[Opening Data for this exercise section]

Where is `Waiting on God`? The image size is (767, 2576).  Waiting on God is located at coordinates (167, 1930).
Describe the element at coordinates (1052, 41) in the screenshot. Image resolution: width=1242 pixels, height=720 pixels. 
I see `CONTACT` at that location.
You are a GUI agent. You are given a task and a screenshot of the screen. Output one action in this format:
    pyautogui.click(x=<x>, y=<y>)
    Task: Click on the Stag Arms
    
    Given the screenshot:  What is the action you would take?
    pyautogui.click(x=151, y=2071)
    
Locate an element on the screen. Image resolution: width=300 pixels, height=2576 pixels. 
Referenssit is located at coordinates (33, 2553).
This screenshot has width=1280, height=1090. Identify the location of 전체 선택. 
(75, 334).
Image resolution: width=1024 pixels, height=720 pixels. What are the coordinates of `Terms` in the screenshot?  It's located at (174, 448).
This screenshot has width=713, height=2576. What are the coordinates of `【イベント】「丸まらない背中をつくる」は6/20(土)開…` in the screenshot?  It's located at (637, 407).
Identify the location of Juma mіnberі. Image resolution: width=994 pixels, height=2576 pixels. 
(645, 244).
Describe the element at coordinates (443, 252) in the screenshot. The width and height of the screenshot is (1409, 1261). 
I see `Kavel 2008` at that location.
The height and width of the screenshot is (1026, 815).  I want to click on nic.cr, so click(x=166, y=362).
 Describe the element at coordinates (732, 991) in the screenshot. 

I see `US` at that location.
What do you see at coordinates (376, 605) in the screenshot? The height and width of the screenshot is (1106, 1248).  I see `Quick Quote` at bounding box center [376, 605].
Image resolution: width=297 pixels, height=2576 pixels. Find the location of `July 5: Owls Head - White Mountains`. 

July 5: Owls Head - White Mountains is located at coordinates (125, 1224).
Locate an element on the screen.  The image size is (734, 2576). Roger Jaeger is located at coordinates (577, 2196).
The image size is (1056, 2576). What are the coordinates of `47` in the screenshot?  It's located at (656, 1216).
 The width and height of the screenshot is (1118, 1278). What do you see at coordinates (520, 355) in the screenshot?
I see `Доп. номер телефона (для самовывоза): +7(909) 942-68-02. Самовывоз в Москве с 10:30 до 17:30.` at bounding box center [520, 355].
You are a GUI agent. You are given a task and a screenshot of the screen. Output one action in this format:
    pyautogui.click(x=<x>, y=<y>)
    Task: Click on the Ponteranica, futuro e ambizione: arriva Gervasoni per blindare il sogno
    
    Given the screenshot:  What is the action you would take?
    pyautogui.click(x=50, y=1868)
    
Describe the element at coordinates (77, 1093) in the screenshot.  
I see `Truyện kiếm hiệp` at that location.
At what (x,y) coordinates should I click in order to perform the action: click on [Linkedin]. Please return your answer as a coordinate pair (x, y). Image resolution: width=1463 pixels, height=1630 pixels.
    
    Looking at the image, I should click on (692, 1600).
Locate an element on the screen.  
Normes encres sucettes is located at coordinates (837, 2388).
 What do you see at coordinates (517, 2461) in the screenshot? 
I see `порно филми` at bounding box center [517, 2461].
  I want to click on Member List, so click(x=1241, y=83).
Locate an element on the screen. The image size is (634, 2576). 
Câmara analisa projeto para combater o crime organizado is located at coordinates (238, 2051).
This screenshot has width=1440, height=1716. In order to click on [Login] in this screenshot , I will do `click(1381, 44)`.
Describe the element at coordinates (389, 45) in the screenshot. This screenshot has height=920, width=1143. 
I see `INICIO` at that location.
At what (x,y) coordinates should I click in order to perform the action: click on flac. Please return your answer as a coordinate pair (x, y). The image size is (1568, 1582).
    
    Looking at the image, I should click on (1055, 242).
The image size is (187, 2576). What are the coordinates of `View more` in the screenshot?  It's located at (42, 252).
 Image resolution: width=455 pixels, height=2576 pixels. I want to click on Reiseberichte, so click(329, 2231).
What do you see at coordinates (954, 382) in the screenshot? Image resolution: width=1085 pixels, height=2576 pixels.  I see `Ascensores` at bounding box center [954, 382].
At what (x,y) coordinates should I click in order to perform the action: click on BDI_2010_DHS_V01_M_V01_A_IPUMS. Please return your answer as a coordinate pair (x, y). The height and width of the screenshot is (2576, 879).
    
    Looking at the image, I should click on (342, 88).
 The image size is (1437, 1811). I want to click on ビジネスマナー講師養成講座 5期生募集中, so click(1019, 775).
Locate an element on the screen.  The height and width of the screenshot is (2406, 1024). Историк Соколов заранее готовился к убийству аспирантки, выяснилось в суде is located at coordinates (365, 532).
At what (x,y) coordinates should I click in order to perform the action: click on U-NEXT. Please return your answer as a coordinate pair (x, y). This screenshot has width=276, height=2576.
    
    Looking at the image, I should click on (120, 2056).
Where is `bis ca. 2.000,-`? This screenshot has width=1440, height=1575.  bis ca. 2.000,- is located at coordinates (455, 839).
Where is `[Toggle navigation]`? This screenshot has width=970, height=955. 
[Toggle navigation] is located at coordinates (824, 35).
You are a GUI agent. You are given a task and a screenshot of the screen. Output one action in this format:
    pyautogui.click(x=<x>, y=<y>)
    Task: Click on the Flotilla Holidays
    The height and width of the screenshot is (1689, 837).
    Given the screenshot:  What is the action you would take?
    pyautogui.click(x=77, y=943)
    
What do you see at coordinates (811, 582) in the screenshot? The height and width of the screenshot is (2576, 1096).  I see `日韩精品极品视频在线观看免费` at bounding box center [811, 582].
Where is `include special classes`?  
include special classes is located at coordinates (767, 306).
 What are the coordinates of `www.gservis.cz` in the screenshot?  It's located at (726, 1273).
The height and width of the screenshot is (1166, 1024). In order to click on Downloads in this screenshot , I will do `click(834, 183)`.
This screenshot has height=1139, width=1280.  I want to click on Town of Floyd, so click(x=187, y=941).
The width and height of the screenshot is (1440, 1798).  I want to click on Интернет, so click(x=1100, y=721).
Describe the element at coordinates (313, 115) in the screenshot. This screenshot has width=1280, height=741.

[Closing Data for this exercise section]

Action item - Every entry must appear in the answer, reproduced exactly.

Problem solution -
Where is `Waiting on God`? The image size is (767, 2576).  Waiting on God is located at coordinates (167, 1930).
Describe the element at coordinates (1052, 41) in the screenshot. Image resolution: width=1242 pixels, height=720 pixels. 
I see `CONTACT` at that location.
You are a GUI agent. You are given a task and a screenshot of the screen. Output one action in this format:
    pyautogui.click(x=<x>, y=<y>)
    Task: Click on the Stag Arms
    
    Given the screenshot:  What is the action you would take?
    pyautogui.click(x=151, y=2071)
    
Locate an element on the screen. Image resolution: width=300 pixels, height=2576 pixels. 
Referenssit is located at coordinates (33, 2553).
This screenshot has width=1280, height=1090. Identify the location of 전체 선택. 
(75, 334).
Image resolution: width=1024 pixels, height=720 pixels. What are the coordinates of `Terms` in the screenshot?  It's located at (174, 448).
This screenshot has width=713, height=2576. What are the coordinates of `【イベント】「丸まらない背中をつくる」は6/20(土)開…` in the screenshot?  It's located at (637, 407).
Identify the location of Juma mіnberі. Image resolution: width=994 pixels, height=2576 pixels. 
(645, 244).
Describe the element at coordinates (443, 252) in the screenshot. The width and height of the screenshot is (1409, 1261). 
I see `Kavel 2008` at that location.
The height and width of the screenshot is (1026, 815).  I want to click on nic.cr, so click(x=166, y=362).
 Describe the element at coordinates (732, 991) in the screenshot. 

I see `US` at that location.
What do you see at coordinates (376, 605) in the screenshot? The height and width of the screenshot is (1106, 1248).  I see `Quick Quote` at bounding box center [376, 605].
Image resolution: width=297 pixels, height=2576 pixels. Find the location of `July 5: Owls Head - White Mountains`. 

July 5: Owls Head - White Mountains is located at coordinates (125, 1224).
Locate an element on the screen.  The image size is (734, 2576). Roger Jaeger is located at coordinates (577, 2196).
The image size is (1056, 2576). What are the coordinates of `47` in the screenshot?  It's located at (656, 1216).
 The width and height of the screenshot is (1118, 1278). What do you see at coordinates (520, 355) in the screenshot?
I see `Доп. номер телефона (для самовывоза): +7(909) 942-68-02. Самовывоз в Москве с 10:30 до 17:30.` at bounding box center [520, 355].
You are a GUI agent. You are given a task and a screenshot of the screen. Output one action in this format:
    pyautogui.click(x=<x>, y=<y>)
    Task: Click on the Ponteranica, futuro e ambizione: arriva Gervasoni per blindare il sogno
    
    Given the screenshot:  What is the action you would take?
    pyautogui.click(x=50, y=1868)
    
Describe the element at coordinates (77, 1093) in the screenshot.  
I see `Truyện kiếm hiệp` at that location.
At what (x,y) coordinates should I click in order to perform the action: click on [Linkedin]. Please return your answer as a coordinate pair (x, y). Image resolution: width=1463 pixels, height=1630 pixels.
    
    Looking at the image, I should click on (692, 1600).
Locate an element on the screen.  
Normes encres sucettes is located at coordinates (837, 2388).
 What do you see at coordinates (517, 2461) in the screenshot? 
I see `порно филми` at bounding box center [517, 2461].
  I want to click on Member List, so click(x=1241, y=83).
Locate an element on the screen. The image size is (634, 2576). 
Câmara analisa projeto para combater o crime organizado is located at coordinates (238, 2051).
This screenshot has width=1440, height=1716. In order to click on [Login] in this screenshot , I will do `click(1381, 44)`.
Describe the element at coordinates (389, 45) in the screenshot. This screenshot has height=920, width=1143. 
I see `INICIO` at that location.
At what (x,y) coordinates should I click in order to perform the action: click on flac. Please return your answer as a coordinate pair (x, y). The image size is (1568, 1582).
    
    Looking at the image, I should click on (1055, 242).
The image size is (187, 2576). What are the coordinates of `View more` in the screenshot?  It's located at (42, 252).
 Image resolution: width=455 pixels, height=2576 pixels. I want to click on Reiseberichte, so click(329, 2231).
What do you see at coordinates (954, 382) in the screenshot? Image resolution: width=1085 pixels, height=2576 pixels.  I see `Ascensores` at bounding box center [954, 382].
At what (x,y) coordinates should I click in order to perform the action: click on BDI_2010_DHS_V01_M_V01_A_IPUMS. Please return your answer as a coordinate pair (x, y). The height and width of the screenshot is (2576, 879).
    
    Looking at the image, I should click on (342, 88).
 The image size is (1437, 1811). I want to click on ビジネスマナー講師養成講座 5期生募集中, so click(1019, 775).
Locate an element on the screen.  The height and width of the screenshot is (2406, 1024). Историк Соколов заранее готовился к убийству аспирантки, выяснилось в суде is located at coordinates (365, 532).
At what (x,y) coordinates should I click in order to perform the action: click on U-NEXT. Please return your answer as a coordinate pair (x, y). This screenshot has width=276, height=2576.
    
    Looking at the image, I should click on (120, 2056).
Where is `bis ca. 2.000,-`? This screenshot has width=1440, height=1575.  bis ca. 2.000,- is located at coordinates (455, 839).
Where is `[Toggle navigation]`? This screenshot has width=970, height=955. 
[Toggle navigation] is located at coordinates (824, 35).
You are a GUI agent. You are given a task and a screenshot of the screen. Output one action in this format:
    pyautogui.click(x=<x>, y=<y>)
    Task: Click on the Flotilla Holidays
    The height and width of the screenshot is (1689, 837).
    Given the screenshot:  What is the action you would take?
    pyautogui.click(x=77, y=943)
    
What do you see at coordinates (811, 582) in the screenshot? The height and width of the screenshot is (2576, 1096).  I see `日韩精品极品视频在线观看免费` at bounding box center [811, 582].
Where is `include special classes`?  
include special classes is located at coordinates (767, 306).
 What are the coordinates of `www.gservis.cz` in the screenshot?  It's located at (726, 1273).
The height and width of the screenshot is (1166, 1024). In order to click on Downloads in this screenshot , I will do `click(834, 183)`.
This screenshot has height=1139, width=1280.  I want to click on Town of Floyd, so click(x=187, y=941).
The width and height of the screenshot is (1440, 1798).  I want to click on Интернет, so click(x=1100, y=721).
Describe the element at coordinates (313, 115) in the screenshot. This screenshot has width=1280, height=741.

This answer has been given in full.